По вискам капитана струится пот, но она не желает даже пальцем шевельнуть — хоть и сдала Аккарату министерство природы, хочет предстать в наилучшем свете, блеснуть выправкой, а потому стоит неподвижно в первом ряду, плечом к плечу с Паи, чье лицо застыло ничего не выражающей маской.

Немного позади Аккарата за церемонией наблюдает Наронг. Он кивает Канье, а той остается лишь не заорать на него, не завопить, что причиненные городу страдания — его вина, что бессмысленных жертв и разрушений можно было избежать. Скрипя зубами, Канья мысленно ввинчивает всю свою ненависть в его голову. Какая глупость. Ненавидеть надо себя: это она сейчас сдаст последних своих верных людей на милость Аккарату и увидит, как закончится история белых кителей.

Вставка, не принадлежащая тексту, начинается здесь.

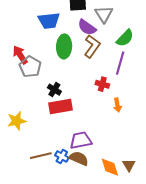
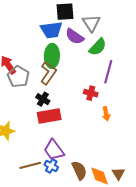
blue trapezoid: (49, 21) -> (51, 30), moved
green semicircle: (125, 38) -> (98, 47), moved
brown L-shape: (92, 46) -> (48, 73), moved
purple trapezoid: (81, 140) -> (54, 150), moved, turned -115
brown semicircle: (79, 158) -> (79, 170), moved, turned 42

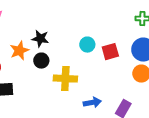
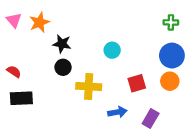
orange star: (19, 51) -> (40, 22), moved
red square: (110, 52) -> (137, 83), moved

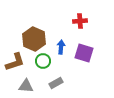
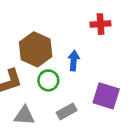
purple square: (84, 53) -> (106, 96), moved

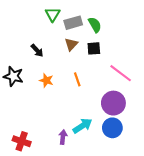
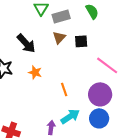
green semicircle: (95, 25) -> (92, 11), moved
black arrow: (37, 51) -> (26, 43), size x1.5
orange line: (77, 79) -> (64, 89), moved

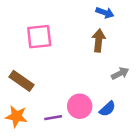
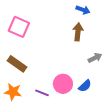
pink square: (39, 37) -> (19, 27), moved, turned 30
purple line: (53, 118) -> (42, 93), turned 32

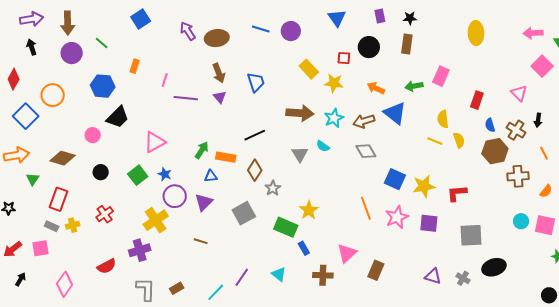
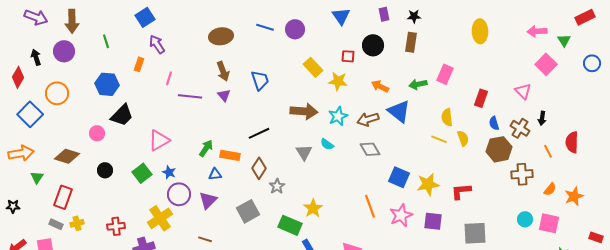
purple arrow: (32, 19) -> (36, 17), turned 30
purple arrow: (188, 31) -> (157, 44), moved
green line: (102, 43) -> (106, 41), turned 32
black arrow: (32, 47) -> (36, 57), moved
purple circle: (72, 53) -> (64, 51), moved
red cross: (105, 214) -> (116, 226), moved, turned 30

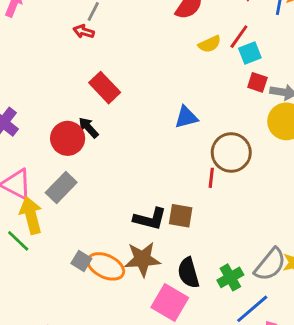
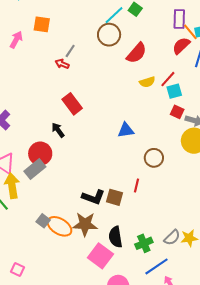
red circle: (68, 138) -> (40, 154), moved
brown circle: (231, 152) -> (154, 158), size x0.7
red line: (211, 178) -> (137, 186), moved
gray semicircle: (270, 265) -> (172, 238), size x0.7

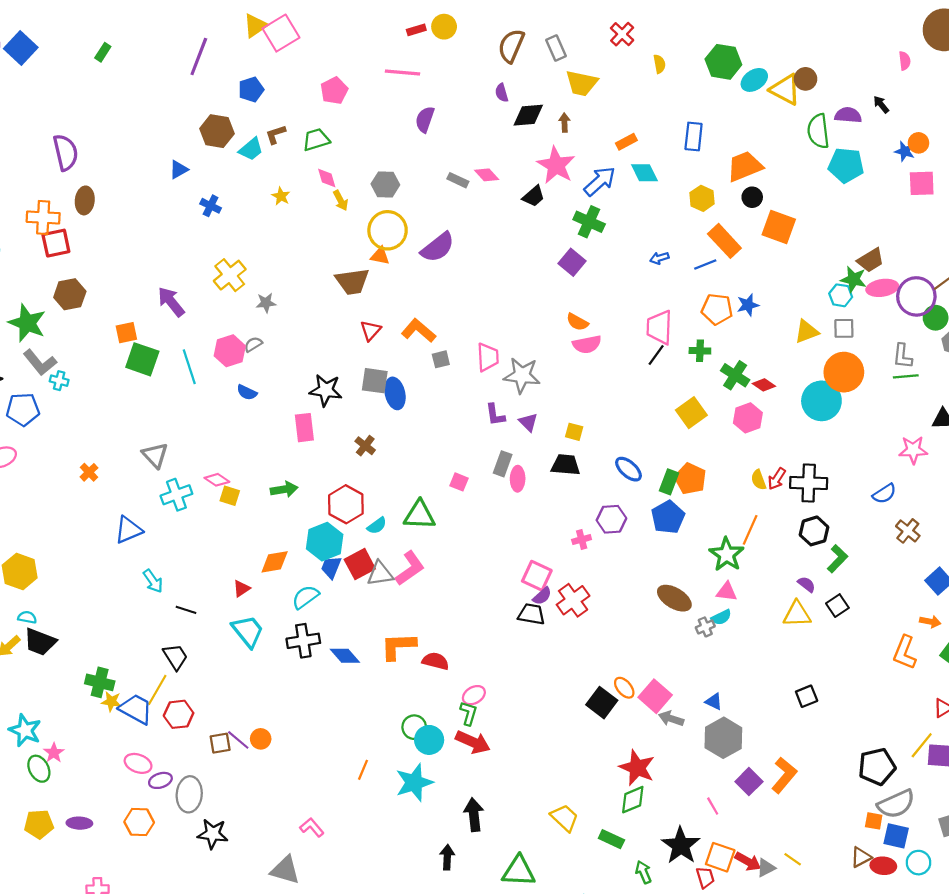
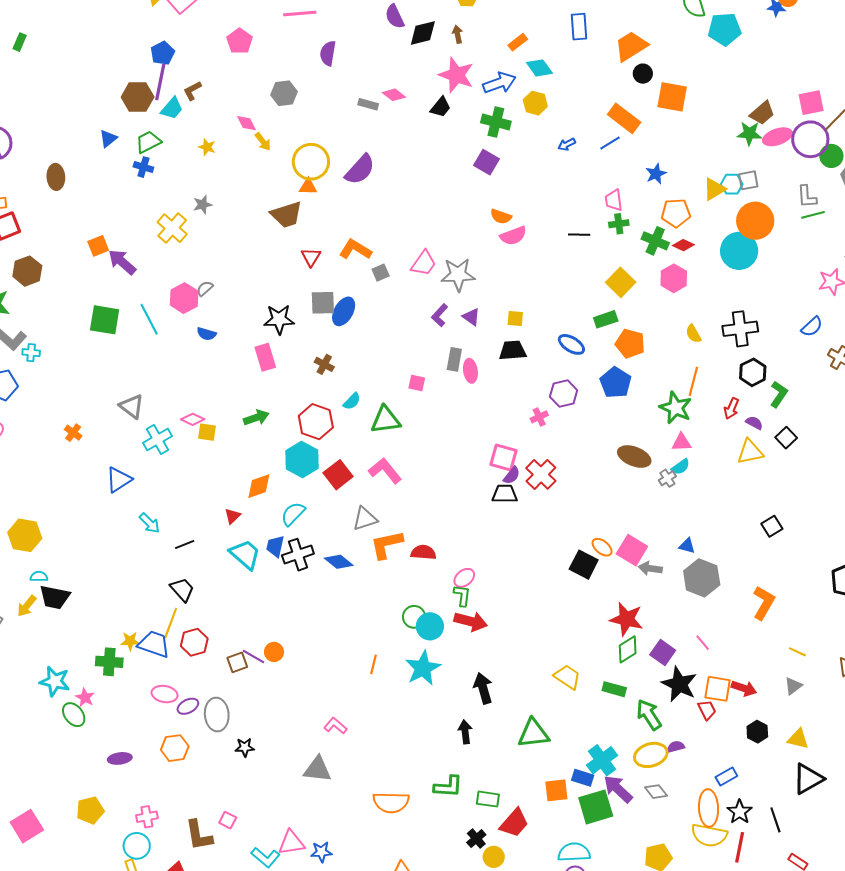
purple line: (199, 57) -> (160, 82), moved
purple semicircle: (502, 93) -> (395, 17), size x1.4
green trapezoid: (316, 140) -> (148, 142), moved
blue arrow: (600, 181) -> (499, 83), turned 32
pink square: (922, 183) -> (811, 103), moved
gray hexagon: (385, 184) -> (284, 93), moved
yellow hexagon: (702, 198) -> (535, 103), moved
brown ellipse: (85, 200) -> (56, 177), moved
cyan hexagon: (841, 295) -> (732, 184), moved
gray star: (266, 303) -> (203, 205), moved
orange pentagon: (717, 309) -> (676, 213), moved
pink trapezoid: (659, 327) -> (614, 200), moved, size x0.7
orange square: (126, 333) -> (98, 246), moved
black line: (656, 355) -> (579, 235), turned 65
pink trapezoid: (488, 357) -> (424, 263), turned 48
blue ellipse: (395, 393) -> (344, 311), turned 52
purple L-shape: (495, 415) -> (440, 315), turned 60
red arrow: (777, 479) -> (732, 408), moved
green rectangle: (669, 482) -> (606, 319), moved, turned 60
cyan semicircle: (377, 526) -> (352, 401), moved
blue trapezoid: (331, 567) -> (275, 546), moved
pink L-shape: (410, 568) -> (385, 471), turned -84
gray triangle: (380, 574) -> (365, 519), moved
black line: (186, 610) -> (185, 544), turned -30
green cross: (100, 682) -> (109, 662), moved
purple square: (749, 782) -> (663, 652), moved
yellow pentagon: (39, 824) -> (90, 810), moved
black star: (213, 834) -> (245, 747), size x0.7
yellow line: (793, 859) -> (797, 652), moved
gray triangle: (766, 868) -> (793, 686), moved
green arrow: (643, 872) -> (649, 715), size x1.5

Рядом возникает Джайди и задумчиво смотрит вперед.

— Хотите что-то сказать?

— Вся моя семья, кто еще был жив, погибла во время боев.

Канья ахает.

— Мне так жаль. — Она хочет протянуть руку, тронуть призрака за плечо.

— Это война, — печально улыбаясь, произносит Джайди. — Я всегда тебе это втолковывал.

Канья уже готова ответить, но тут ее вызывает Аккарат. Наступил момент унижения. Как же она ненавидит министра. И куда подевалась та юношеская злость? Еще в детстве Канья поклялась уничтожить белых кителей, а теперь понимает, что от ее победы смердит сгоревшими министерскими зданиями.

Она шагает вверх по ступеням, опускается на землю и делает кхраб. Аккарат, не торопясь ее поднимать, начинает обращенную к толпе речь:

— Испытывать горе от утраты такого человека, как генерал Прача, вполне естественно. При всем недостатке верности он был страстно предан своему делу, и хотя бы за одно это мы обязаны выказать ему уважение. Стоит помнить не только о последних днях, но и о тех долгих годах, когда генерал служил королевству, берег народ в смутные времена. О тех его славных трудах я никогда не скажу ни единого дурного слова, несмотря на то что в конце он пошел по неверному пути. — Аккарат ненадолго замолкает, обводит толпу взглядом и говорит: — Мы, единое королевство, должны исцелиться. В знак доброй воли я счастлив сообщить, что королева одобрила мою просьбу: все, кто сражался на стороне генерала Прачи и поддерживал попытку переворота, помилованы — полностью и безусловно. Тем, кто по-прежнему желает работать в министерстве природы, заявляю: надеюсь, что нести свою службу вы станете с честью. Перед королевством по-прежнему стоит множество трудных задач, и предугадать, чем грозит будущее, невозможно. — Аккарат знаком разрешает Канье встать и подходит ближе. — Капитан Канья, несмотря на то что вы сражались не на стороне дворца, я дарую вам прощение и кое-что еще. — Он выдерживает небольшую паузу. — Мы должны помириться, найти общий язык как единое королевство, и как единый народ обязаны протянуть друг другу руки.